Keju beraneka rasa di pabrik keju Volendam
Keju beraneka rasa di pabrik keju Volendam

Hal lainnya yang terkenal dari Volendam adalah pakaian tradisional Belanda. Kita bisa mengenakan pakaian tradisional Belanda lengkap dengan klompen serta latar belakang negeri Belanda dan mengabadikannya dalam foto di banyak studio foto di Volendam. Kami masuk ke salah satu studio foto dan melihat kisaran harganya. Salah satu pegawainya mengenali kalau kami berasal dari Indonesia. Dia lalu mengatakan bahwa 70% pengunjung studionya adalah orang Indonesia. Saya tidak bertanya lebih lanjut 70% tersebut dari total berapa pengunjung selama rentang waktu berapa lama. Tetapi dengan melihat beberapa wajah yang saya kenali lewat televisi terpampang di etalase semua studio foto, semakin meyakinkan saya bahwa Volendam memang salah satu tempat wajib dikunjungi oleh turis dari Indonesia. Teman saya sampai terbahak ketika melihat wajah Maya Rumantir dan bertanya tahun berapa foto tersebut sudah ada di sana karena wajah Maya Rumantir masih sangat muda. Dengan membayar €15 untuk satu kali jepret dengan ukuran standar (saya lupa berapa), maka kita sudah punya bukti pernah ke Volendam. Bagaimana dengan kami? Mungkin lain kali kami akan kembali ke Volendam, khusus untuk foto dengan pakaian tradisional Belanda.

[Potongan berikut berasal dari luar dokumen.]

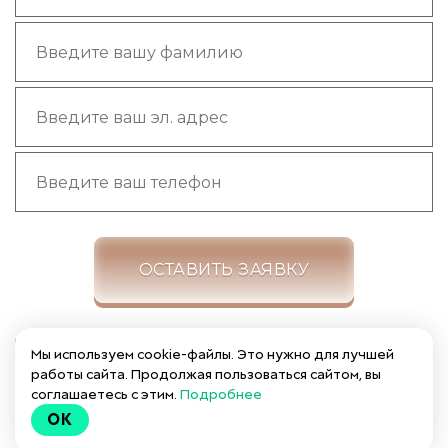
ОСТАВИТЬ ЗАЯВКУ
Я даю согласие на
обработку своих персональных
Мы используем cookie-файлы. Это нужно для лучшей
данных
в соответствии с
Политикой обработки
работы сайта. Продолжая пользоваться сайтом, вы
персональных данных
. С Политикой обработки
соглашаетесь с этим.
Подробнее
персональных данных ознакомлен (-на) и согласен (-
OK
на)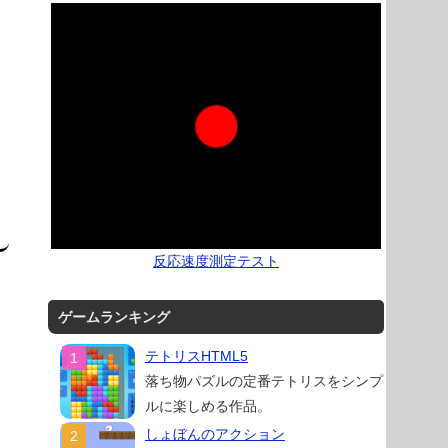
反応速度測定テスト
ゲームランキング
テトリスHTML5
落ち物パズルの定番テトリスをシンプ
ルに楽しめる作品。
しょぼんのアクション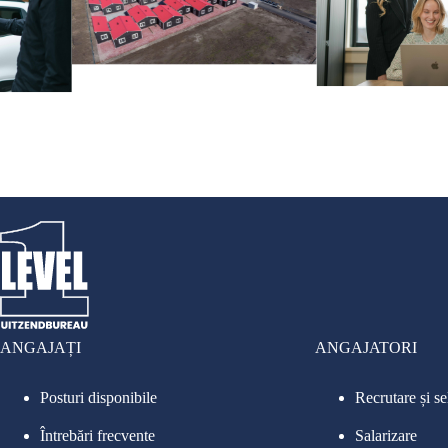
ANGAJAȚI
ANGAJATORI
Posturi disponibile
Recrutare și se
Întrebări frecvente
Salarizare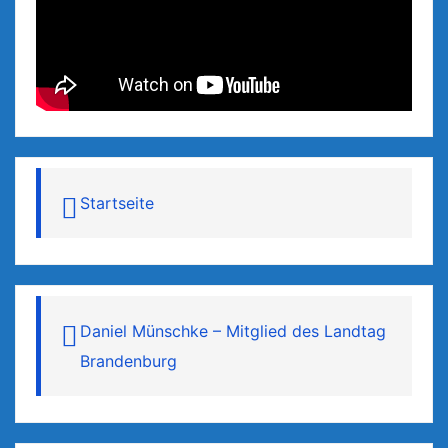
Startseite
Daniel Münschke – Mitglied des Landtag
Brandenburg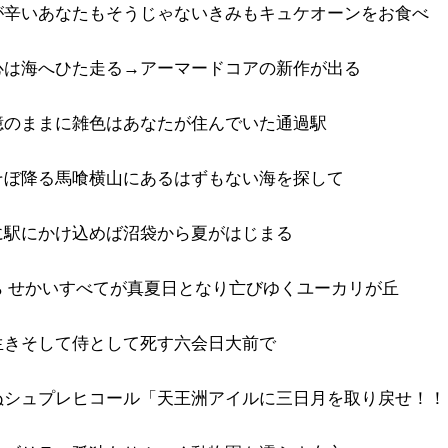
が辛いあなたもそうじゃないきみもキュケオーンをお食べ
心は海へひた走る→アーマードコアの新作が出る
憶のままに雑色はあなたが住んでいた通過駅
そぼ降る馬喰横山にあるはずもない海を探して
に駅にかけ込めば沼袋から夏がはじまる
ら せかいすべてが真夏日となり亡びゆくユーカリが丘
生きそして侍として死す六会日大前で
ぬシュプレヒコール「天王洲アイルに三日月を取り戻せ！！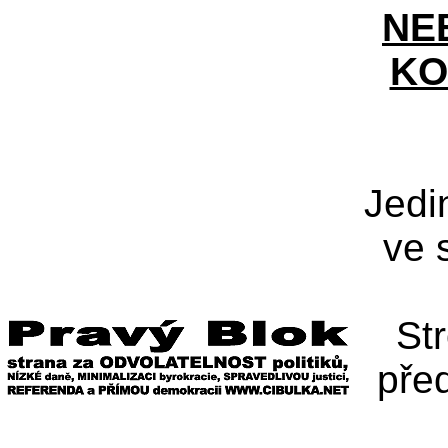
NE
KO
Jedi
ve 
St
pře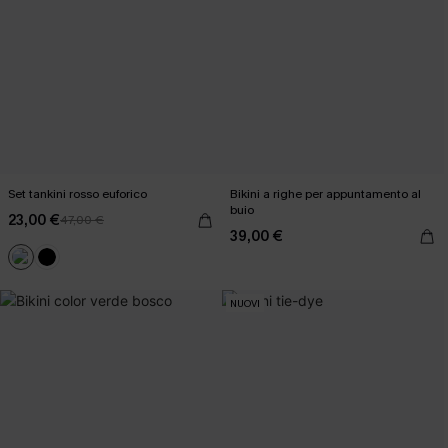
Set tankini rosso euforico
Bikini a righe per appuntamento al
buio
23,00 €
47,00 €
39,00 €
NUOVI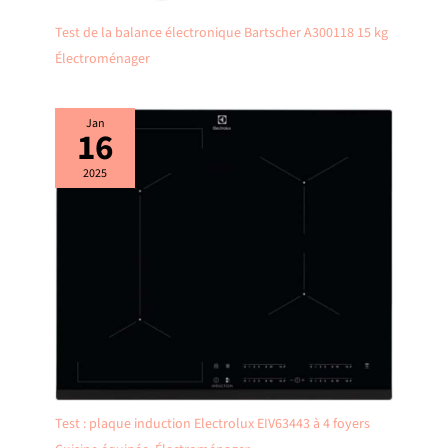
Test de la balance électronique Bartscher A300118 15 kg
Électroménager
Jan
16
2025
Test : plaque induction Electrolux EIV63443 à 4 foyers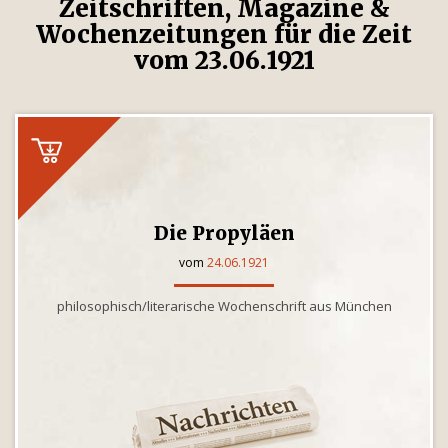
Zeitschriften, Magazine &
Wochenzeitungen für die Zeit
vom 23.06.1921
Die Propyläen
vom
24.06.1921
philosophisch/literarische Wochenschrift aus München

Salah satu studio foto di Volendam
Salah satu studio foto di Volendam
Ada wajah yang dikenali?
Ada wajah yang dikenali?
Mungkin karena banyaknya turis Indonesia di Volendam, sampai dibuat tanda dalam bahasa Indonesia
Mungkin karena banyaknya turis Indonesia di Volendam, sampai dibuat tanda dalam bahasa Indonesia

Jadi, jangan lupa kalau ke Volendam untuk foto mengenakan pakaian tradisional Belanda, biar dikatakan sah pergi ke Belanda.

MARKEN

Kami menuju Marken menggunakan kapal dengan membayar €7.5 untuk sekali jalan dan tiketnya bisa langsung beli di tempat. Jika memilih pulang pergi maka harga kapal menjadi €9.95. Kami memilih untuk membeli tiket kapal sekali jalan karena kami tidak akan kembali lagi ke Volendam dan setelah dari Marken akan menggunakan Bus untuk melanjutkan perjalanan karena masih punya tiket terusan. Kapal berangkat setiap 30 menit. Jika ingin pergi menggunakan Bus dari Volendam ke Marken, juga bisa. Karena cuaca mendung dan angin lumayan kencang, saya menggigil kedinginan selama perjalanan 20 menit menuju Marken, ditambah lagi saya tidak membawa jaket. Bersyukurnya di tengah jalan tidak hujan.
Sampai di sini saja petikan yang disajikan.